« Le nouveau phénomène aux States qui va tout casser », voici comment se vend Rize, documentaire déclinable en CD et posters du photographe David LaChapelle. Voila aussi comment il se filme, comme un gros scoop d’attaché de presse dégoulinant de chic et d’évanescence marketing, et cela malgré son décorum de jungle urbaine, ses cailleras made in L.A. et ses envolées mouillées de larmes Unicef sur l’humanité de ceux qui n’ont rien. Tel est David LaChapelle, un conformiste qui se voudrait rebelle mais qui shoote Britney Spears ou J-Lo, un dandy trop carriériste pour prétendre réellement à l’élégance, trop dispersé pour nous convaincre de son humilité rose fluo. Tel est Rize, chose hybride entre Wiseman et Ca se discute navigant entre le sursignifiant et l’expérimental. De ce conglomérat de points de vue et d’enjeux ne surnagent finalement que deux choses : la pose chic d’avoir découvert une nouvelle danse, la pose choc d’avoir eu le cran de descendre dans le ghetto de Los Angeles.

On y trouve Tommy le Clown, ancien dealer devenu éducateur déguisé en Ronald MacDonald, mais surtout, grâce à Jesus, l’inventeur du Clown, variante sur-syncopée du smurf dont il a entiché tous les gamins du quartier qui par la même évitent la taule et libèrent leur rage en énergie positive. Clown grâce à une poignée d’apôtres est devenu Krump, mutation plus sexuée et tout aussi frénétique. Une rythmique en chasse une autre, de même pour les plans du film, soumis à un zapping particulièrement paresseux. L’avertissement en pré-générique de l’absence de trucages concernant la vitesse des danseurs promettait pourtant autre chose, un cinéma vérité tendu par une force visuelle sèche, une malice doublée d’envoûtement graphique, au pire, vu la signature, un assemblage stylé. Mais non, l’enregistrement pur ne tient pas une seconde pour LaChapelle, bon cadreur sans plus, maniériste flapi, surtout piètre conteur. A l’image de Tommy le Clown, premier rôle bizarre, qui parle plus qu’il ne danse, ne se raconte pas hormis le minimum syndical, réduit à son costume de scène, son oeuvre ou ses larmes, lorsque martyr haut en couleurs, il se fait cambrioler en pleine grand-messe de Krump.

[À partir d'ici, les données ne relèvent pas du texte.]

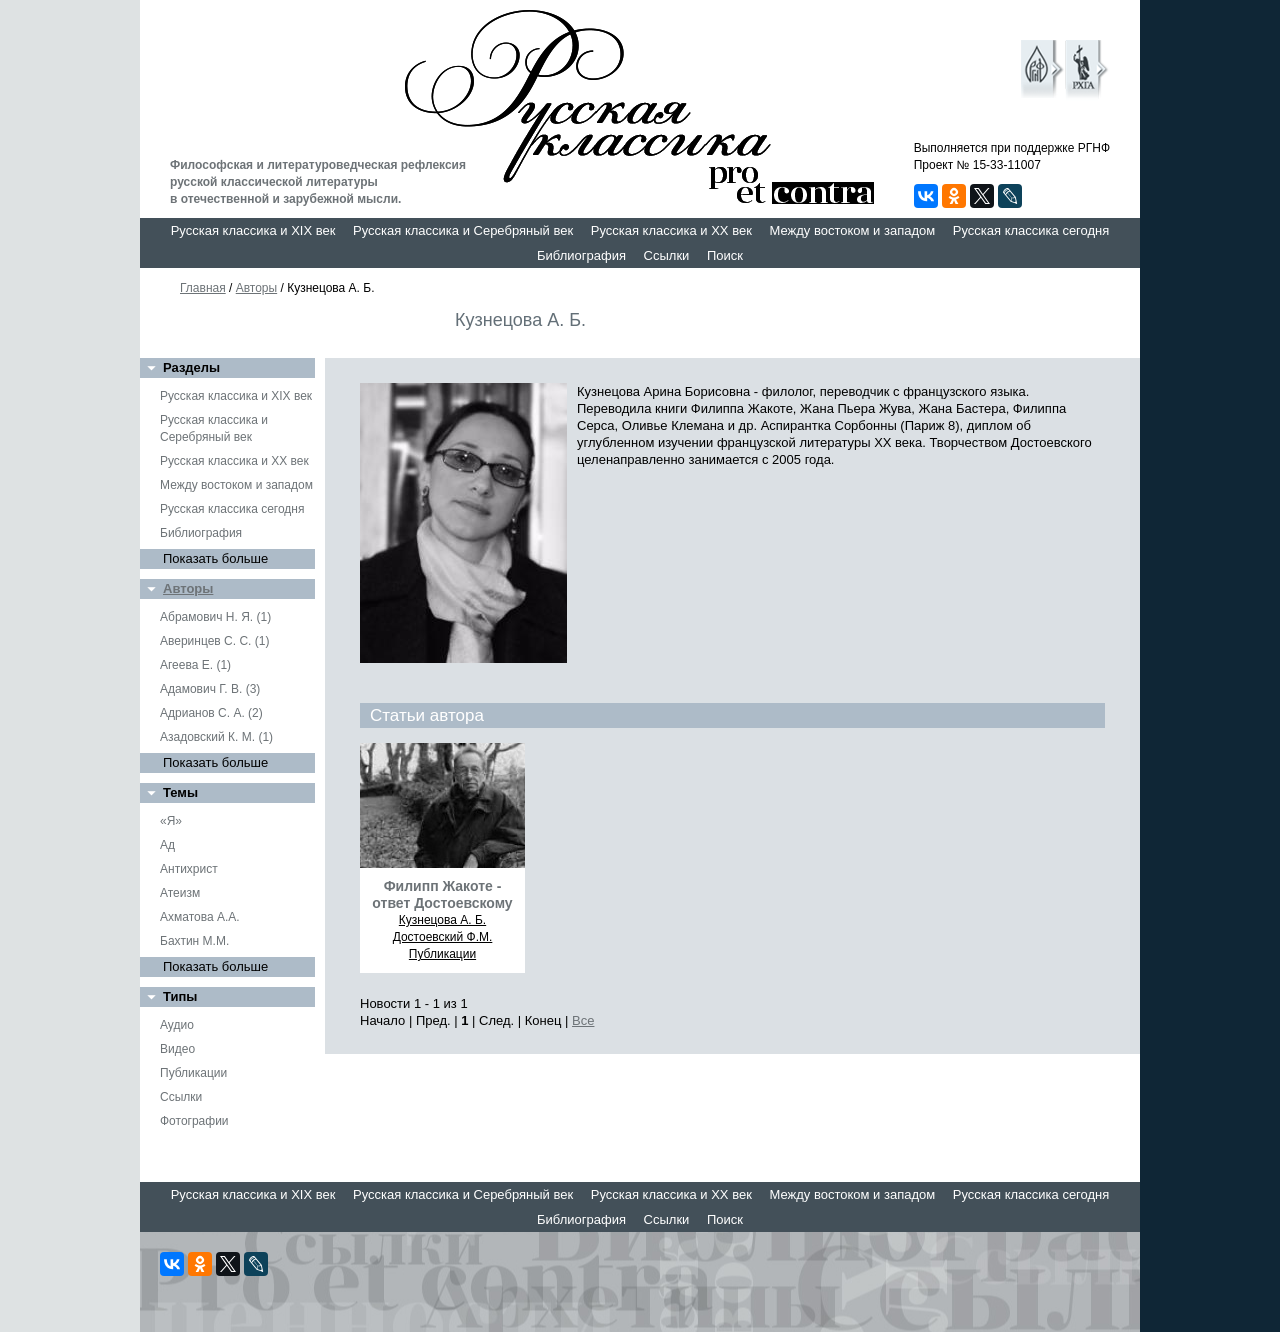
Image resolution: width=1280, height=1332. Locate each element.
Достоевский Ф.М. (443, 937)
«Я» (171, 821)
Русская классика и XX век (671, 230)
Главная (203, 288)
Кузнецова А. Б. (442, 920)
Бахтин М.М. (194, 941)
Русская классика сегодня (1031, 230)
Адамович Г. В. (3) (210, 689)
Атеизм (180, 893)
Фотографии (194, 1121)
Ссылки (667, 255)
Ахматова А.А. (200, 917)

La B.O. brouille aussi les pistes, entre hip-hop des origines pour nourrir le fan, gospels fastoches pour faire venir les autres, petit bout de la lorgnette show-biz, entre consensus orgueilleux (attention lyrisme) et clichés primaires où Noirs en deuil = oh happy day. Sacré mélange qui s’accroche aux images comme une motion de défiance, d’où un didactisme scolaire presque insultant d’empathie larmoyante (les confessions des jeunes, filmés comme de parfaits boy-scouts), réduisant du coup les effets de style (ralentis, filtre) à une ponctuation étriquée. Même le doute plane sur le quartier dont la mis en scène ausculte la violence de façon plutôt louche, parvenant à force de huis clos à évider de sens l’affrontement racial d’images aussi mythiques que les émeutes des Black Panters ou l’affaire Rodney King. Pour Rize, il n’y a qu’une violence, issue d’un seul canal, les gangs, que chaque habitant -noir- d’un lieu sans cesse taxé de « coupe-gorge » est susceptible d’intégrer. Habitants d’ailleurs unis, krumpeurs comme gangsters, par une sauvagerie commune même si différemment exprimée -c’est le film qui le dit à chaque plan. Pas un mot en revanche sur le racisme ni sur la violence policière. Pour une oeuvre aussi pédago, c’est une performance notoire.